Despite the great innovation in the field, artificial organs such as 3D printed livers and kidneys have been shown to lack crucial elements that affect the body such as working blood vessels, tubules for collecting urine, and the growth of billions of cells required for these organs. Without these components, the body has no way of getting essential nutrients and oxygen deep within the organs. Given that every tissue in the body consists of different cell types, these factors have to be adjusted to ensure stability and viability of the cells during the manufacturing process. Moreover, the 3D printed tissue needs to stay alive long enough to integrate with the body and fuse with its blood supply.


So how will 3D bioprinting revolutionise medicine? The main application for 3D printed tissues and organs is to test new medicines. Bioprinted tissues are more predictive of clinical outcomes than cell cultures, and eliminate the need for testing in lab animals or human volunteers in the early stages of drug discovery. As an example, academics at Harvard have developed a “heart on a chip” by using six printable bio-inks. One side of the chip is covered in lab-grown heart muscle cells, which contract and relax like they do in a person’s heart, giving the chip a “beat”. There is an integrated sensor which measures the “beating” of the tissue which makes it easier for the researchers to study how the tissue responds to drugs and toxins. The heart is created by a fully automated process, and there is the potential for rapid high-throughput production of customised chips to match the conditions of a disease or an individual patient. Organs placed on chips are better than animal testing for some diseases as animal models sometimes do not accurately mimic human pathophysiology.

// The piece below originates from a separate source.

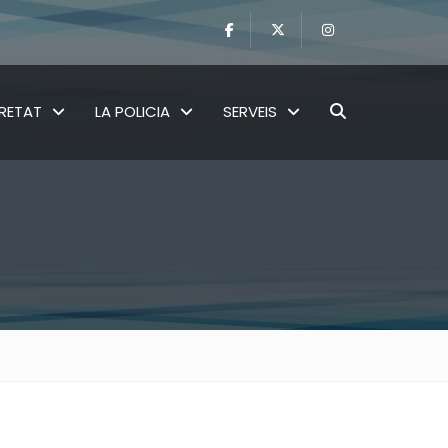
RETAT
LA POLICIA
SERVEIS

One of the major driving forces behind 3D bioprinting is the generation of organs and tissues for transplantation, which could be the solution to the global shortage of donors. Replacement organs could be printed in a lab from a culture of the patient’s own cells, which reduces the risk of organ transplant rejection. 3D bioprinting has already been used for creating several types of human tissues, including skin, bone, vascular grafts, tracheal splints, heart and liver tissues, and cartilages. Many research teams have also successfully transplanted a bioprinted organ into an animal. For example, researchers at Wake Forest Institute for Regenerative Medicine printed ear, bone and muscle structures and implanted them in mice and rats. These implants triggered the formation of new cartilage tissues, blood vessels and nerves, which suggests that they successfully integrated with the animal’s body. Additionally, 3D Bioprinting Solutions, a Russian biotechnology firm, transplanted a 3D printed thyroid gland on a mouse, which was shown to be fully functional.

3D printed organs are not quite ready for human transplant, as, so far, they have been too weak and unstable. The parts need to be monitored for longer periods than in the current setups to ensure that they do not decay over time and that they perform well within the human body. Addressing some of these challenges will require the integration of knowledge from the fields of cell biology, medicine, physics, materials science and engineering. Although the field is at an early stage and still faces many technical challenges, it is definitely a very promising technology!